Assurances de personnes

La garantie d’actif et de passif

Mis à jour le 29 mai 2019

  • Introduction


    Aujourd’hui, avec près de la moitié des chefs d’entreprise qui ont plus de 50 ans, la transmission des petites et moyennes entreprises va constituer un enjeu économique et social majeur au cours des années à venir.

    Dans le cadre d’une transmission d’entreprise, l’acquéreur reprend en général l’ensemble des éléments composant une entreprise, c’est-à-dire les biens immobiliers, les stocks, les créances, les clients, les investissements, les salariés ainsi que les éventuelles dettes (crédits, impôts, passifs sociaux…). Or cette évaluation peut être fluctuante. En effet, les valeurs d’actifs peuvent varier (biens immobiliers, stocks, créances clients…) ainsi que le passif (litige avec un salarié, redressement fiscal, impôts…).

    S’il veut faciliter la transmission de son entreprise, le cédant aura donc tout intérêt à rassurer le repreneur en apportant une garantie d’actif et de passif.

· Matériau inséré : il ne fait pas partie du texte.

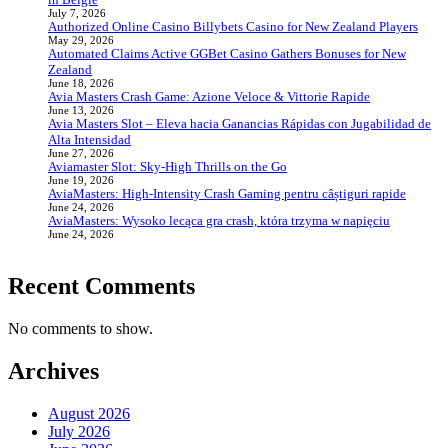
July 7, 2026
Authorized Online Casino Billybets Casino for New Zealand Players
May 29, 2026
Automated Claims Active GGBet Casino Gathers Bonuses for New
Zealand
June 18, 2026
Avia Masters Crash Game: Azione Veloce & Vittorie Rapide
June 13, 2026
Avia Masters Slot – Eleva hacia Ganancias Rápidas con Jugabilidad de
Alta Intensidad
June 27, 2026
Aviamaster Slot: Sky‑High Thrills on the Go
June 19, 2026
AviaMasters: High‑Intensity Crash Gaming pentru câștiguri rapide
June 24, 2026
AviaMasters: Wysoko lecąca gra crash, która trzyma w napięciu
June 24, 2026
Recent Comments
No comments to show.
Archives
August 2026
July 2026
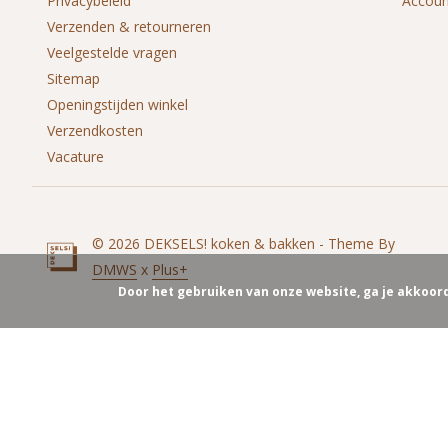
Privacybeleid
Accou
Verzenden & retourneren
Veelgestelde vragen
Sitemap
Openingstijden winkel
Verzendkosten
Vacature
© 2026 DEKSELS! koken & bakken - Theme By
DMWS
x
Plus+
Door het gebruiken van onze website, ga je akkoor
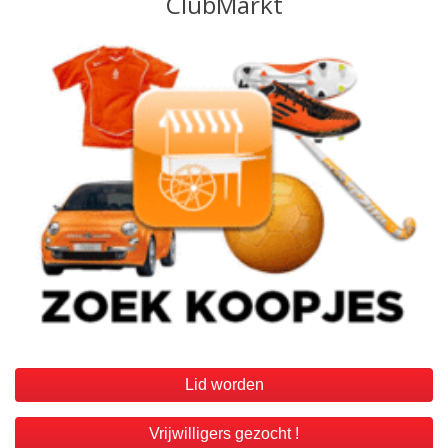
Lid worden
Vrijwilligers gezocht !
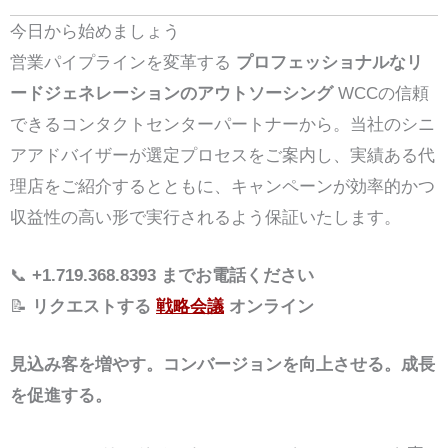
今日から始めましょう
営業パイプラインを変革する
プロフェッショナルなリ
ードジェネレーションのアウトソーシング
WCCの信頼
できるコンタクトセンターパートナーから。当社のシニ
アアドバイザーが選定プロセスをご案内し、実績ある代
理店をご紹介するとともに、キャンペーンが効率的かつ
収益性の高い形で実行されるよう保証いたします。
📞
+1.719.368.8393 までお電話ください
📝
リクエストする
戦略会議
オンライン
見込み客を増やす。コンバージョンを向上させる。成長
を促進する。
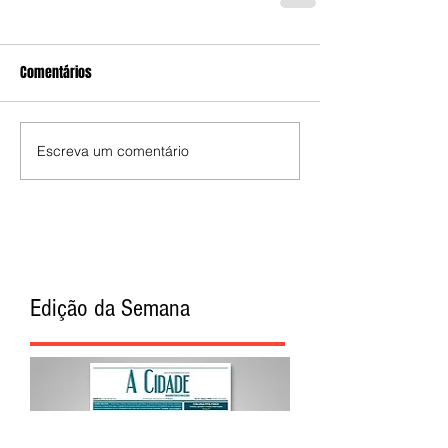
Comentários
Escreva um comentário
Edição da Semana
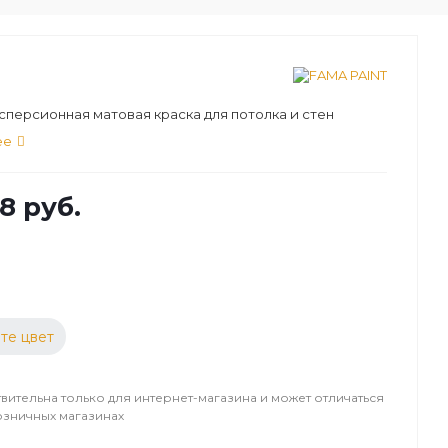
персионная матовая краска для потолка и стен
ее
8 руб.
те цвет
вительна только для интернет-магазина и может отличаться
озничных магазинах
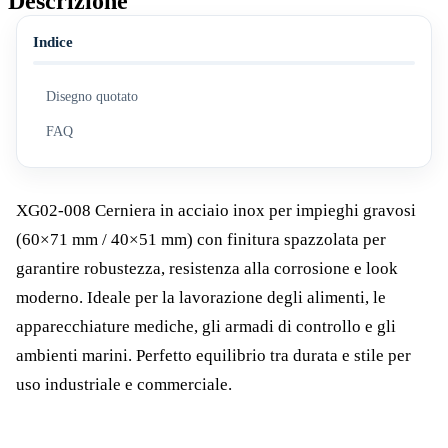
Descrizione
Indice
Disegno quotato
FAQ
XG02-008 Cerniera in acciaio inox per impieghi gravosi
(60×71 mm / 40×51 mm) con finitura spazzolata per
garantire robustezza, resistenza alla corrosione e look
moderno. Ideale per la lavorazione degli alimenti, le
apparecchiature mediche, gli armadi di controllo e gli
ambienti marini. Perfetto equilibrio tra durata e stile per
uso industriale e commerciale.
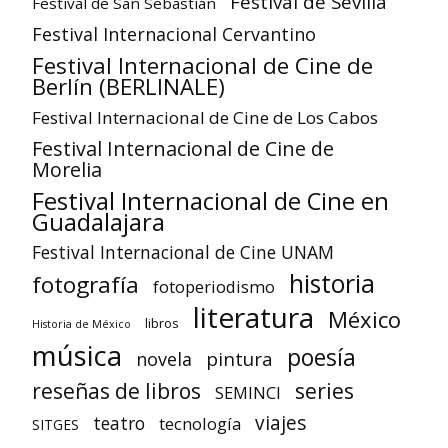
Festival de Sevilla
Festival de San Sebastián
Festival Internacional Cervantino
Festival Internacional de Cine de
Berlín (BERLINALE)
Festival Internacional de Cine de Los Cabos
Festival Internacional de Cine de
Morelia
Festival Internacional de Cine en
Guadalajara
Festival Internacional de Cine UNAM
historia
fotografía
fotoperiodismo
literatura
México
libros
Historia de México
música
poesía
pintura
novela
reseñas de libros
series
SEMINCI
viajes
teatro
tecnología
SITGES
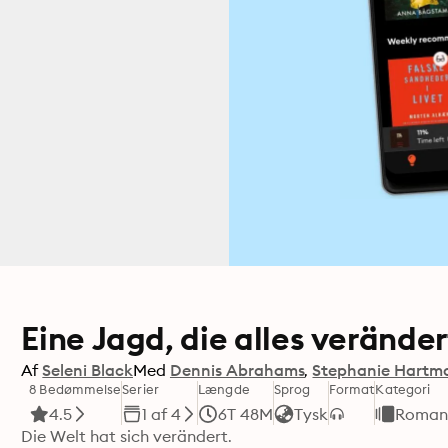
Eine Jagd, die alles veränder
Af
Seleni Black
Med
Dennis Abrahams
Stephanie Hartm
8 Bedømmelse
Serier
Længde
Sprog
Format
Kategori
4.5
1 af 4
6T 48M
Tysk
Roman
Die Welt hat sich verändert.
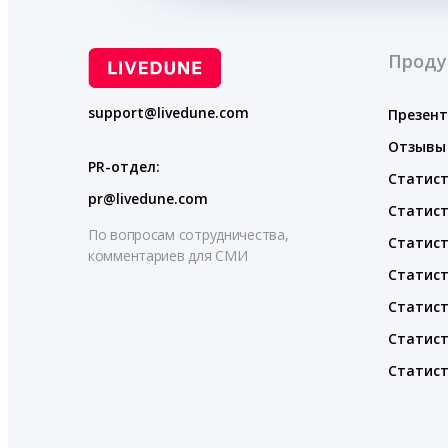
Проду
support@livedune.com
Презен
Отзывы
PR-отдел:
Статист
pr@livedune.com
Статист
По вопросам сотрудничества,
Статист
комментариев для СМИ
Статист
Статист
Статист
Статист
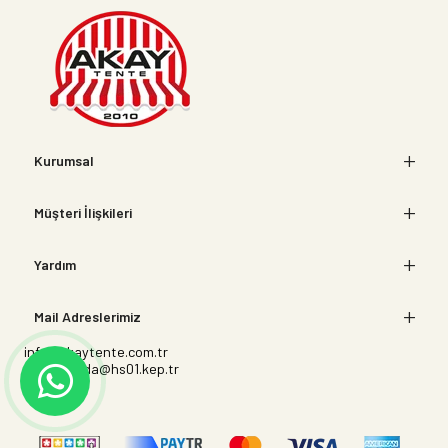
Kurumsal
Müşteri İlişkileri
Yardım
Mail Adreslerimiz
info@akaytente.com.tr
akaybranda@hs01.kep.tr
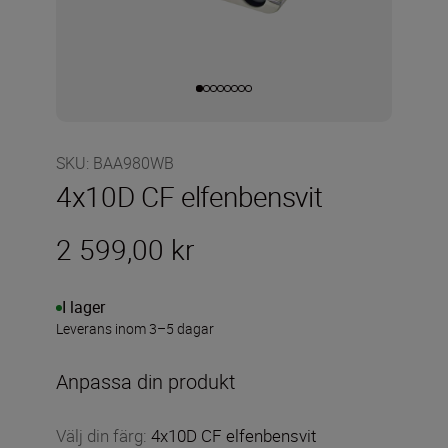
SKU
:
BAA980WB
4x10D CF elfenbensvit
2 599,00 kr
I lager
Leverans inom 3–5 dagar
Anpassa din produkt
Välj din färg
:
4x10D CF elfenbensvit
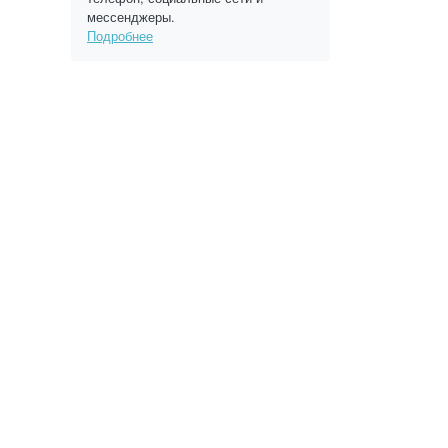
мессенджеры.
Подробнее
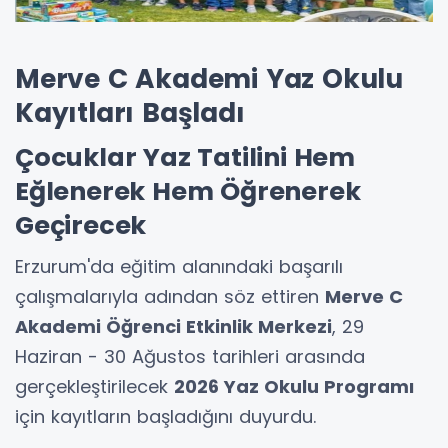
Merve C Akademi Yaz Okulu
Kayıtları Başladı
Çocuklar Yaz Tatilini Hem
Eğlenerek Hem Öğrenerek
Geçirecek
Erzurum'da eğitim alanındaki başarılı
çalışmalarıyla adından söz ettiren
Merve C
Akademi Öğrenci Etkinlik Merkezi
, 29
Haziran - 30 Ağustos tarihleri arasında
gerçekleştirilecek
2026 Yaz Okulu Programı
için kayıtların başladığını duyurdu.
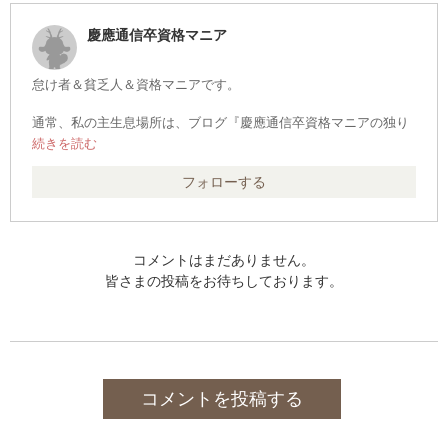
慶應通信卒資格マニア
怠け者＆貧乏人＆資格マニアです。
通常、私の主生息場所は、ブログ『慶應通信卒資格マニアの独り
言（
https://shikakumaniafc2.blog.fc2.com/
）』です。
しかし、資格関連の話題が大好きな為、それに惹かれて、時々、
フォローする
こちらのサイトにも出没することにしました。
宜しく御願い致します。
コメントはまだありません。
職業:
皆さまの投稿をお待ちしております。
その他
保持資格:
【所有資格】２０２２．１０．９．現在
『免許・免状』
■第３種電気主任技術者■職業訓練指導員（電気科、電気工事科、
コメントを投稿する
建築物設備管理科）■第１種電気工事士■第１級陸上特殊無線技士
■第４級アマチュア無線技士■危険物取扱者（乙４）■普通自動車
（現：中型車８ｔ未満に限る）■普通自動２輪■消防設備士（甲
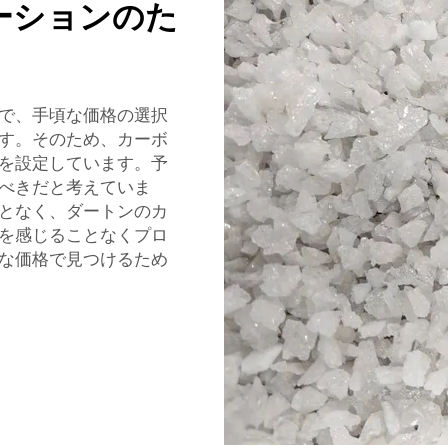
ーションのた
で、手頃な価格の選択
す。そのため、カーボ
を設定しています。予
べきだと考えていま
となく、ダートンのカ
を感じることなくプロ
な価格で見つけるため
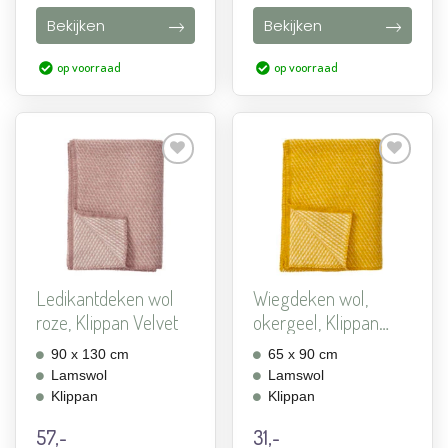
Bekijken
Bekijken
op voorraad
op voorraad
Aan
Aan
verlanglijst
verlanglijst
toevoegen
toevoegen
Ledikantdeken wol
Wiegdeken wol,
roze, Klippan Velvet
okergeel, Klippan
Velvet
90 x 130 cm
65 x 90 cm
Lamswol
Lamswol
Klippan
Klippan
57,-
31,-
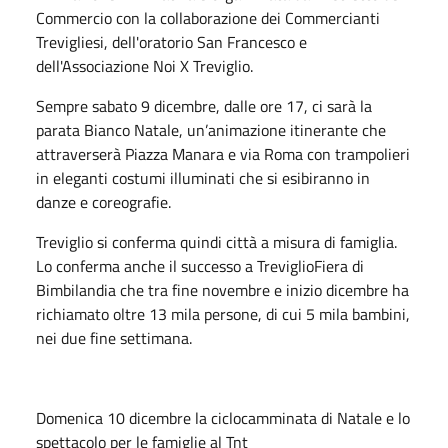
Commercio con la collaborazione dei Commercianti
Trevigliesi, dell'oratorio San Francesco e
dell'Associazione Noi X Treviglio.
Sempre sabato 9 dicembre, dalle ore 17, ci sarà la
parata Bianco Natale, un’animazione itinerante che
attraverserà Piazza Manara e via Roma con trampolieri
in eleganti costumi illuminati che si esibiranno in
danze e coreografie.
Treviglio si conferma quindi città a misura di famiglia.
Lo conferma anche il successo a TreviglioFiera di
Bimbilandia che tra fine novembre e inizio dicembre ha
richiamato oltre 13 mila persone, di cui 5 mila bambini,
nei due fine settimana.
Domenica 10 dicembre la ciclocamminata di Natale e lo
spettacolo per le famiglie al Tnt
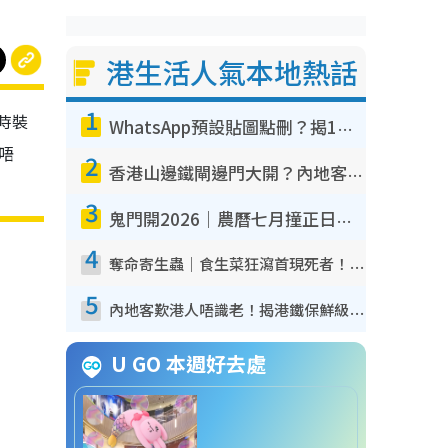
港生活人氣本地熱話
1
時裝
WhatsApp預設貼圖點刪？揭1招「反向操作」還原簡潔介面 附3步實測教學
唔
2
香港山邊鐵閘邊門大開？內地客困惑意義何在！網民神回覆：呢種叫法理性防禦
3
鬼門開2026｜農曆七月撞正日全食特別邪？專家警告切忌做一事！揭4大禁忌+2招保平安
4
奪命寄生蟲｜食生菜狂瀉首現死者！疫潮惡化錄1.8萬宗病例 揭洗菜3大謬誤
5
內地客歎港人唔識老！揭港鐵保鮮級冷氣 港人求放過：咪投訴
U GO 本週好去處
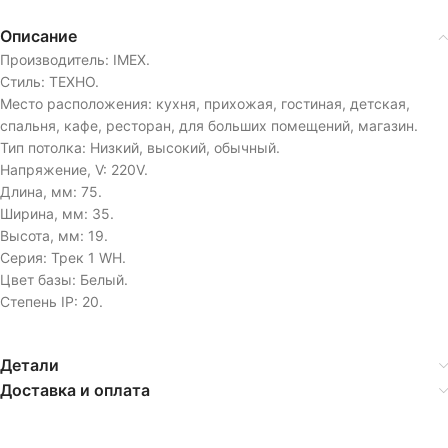
Описание
Производитель: IMEX.
Стиль: ТЕХНО.
Место расположения: кухня, прихожая, гостиная, детская,
спальня, кафе, ресторан, для больших помещений, магазин.
Тип потолка: Низкий, высокий, обычный.
Напряжение, V: 220V.
Длина, мм: 75.
Ширина, мм: 35.
Высота, мм: 19.
Серия: Трек 1 WH.
Цвет базы: Белый.
Степень IP: 20.
Детали
Доставка и оплата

  • Qu’est-ce que la garantie d’actif et de passif ?


    C’est une clause annexée à l’acte de cession qui garantit au repreneur potentiel, d’une part, que l’entreprise est bien conforme à l’état affiché au bilan et, d’autre part, qu’elle est gérée conformément aux obligations comptables, juridiques et fiscales imposées par la législation.

    Le cédant s’engage dans la clause à supporter personnellement, pendant une période donnée, toute variation de prix pouvant intervenir après la cession et dont l’origine serait antérieure à celle-ci.

  • Champ d’application


    La garantie d’actif et de passif va permettre de fixer :

    - le périmètre d’intervention ;
    - les critères d’évaluation ;
    - la responsabilité des parties ;
    - les modalités d’information ;
    - son déclenchement si le repreneur devait enregistrer une variation d’évaluation en sa défaveur.

  • Engagements du cédant


    Au niveau juridique

    Lors de la rédaction du protocole de cession, cédant et repreneur, ainsi que leurs conseils, devront déterminer les niveaux d’engagements respectifs en fixant des valeurs « plancher », « plafond », et éventuellement des franchises.

    Il est également possible de prévoir une dégressivité des montants de ces valeurs en fonction du temps (par exemple, 150 000 € la 1er année, 100 000 € la 2e année, 50 000 € la 3e année).

    La durée de la garantie est librement fixée entre les parties au moment de sa mise en place. Généralement, elle porte sur l’année en cours, auxquelles s’ajoutent les 3 à 5 années suivantes.

    Une fois ces éléments formalisés, le cédant peut se satisfaire de cette clause ou demander une contre garantie dénommée « la garantie de la garantie ».

    La garantie réelle ou « garantie de la garantie »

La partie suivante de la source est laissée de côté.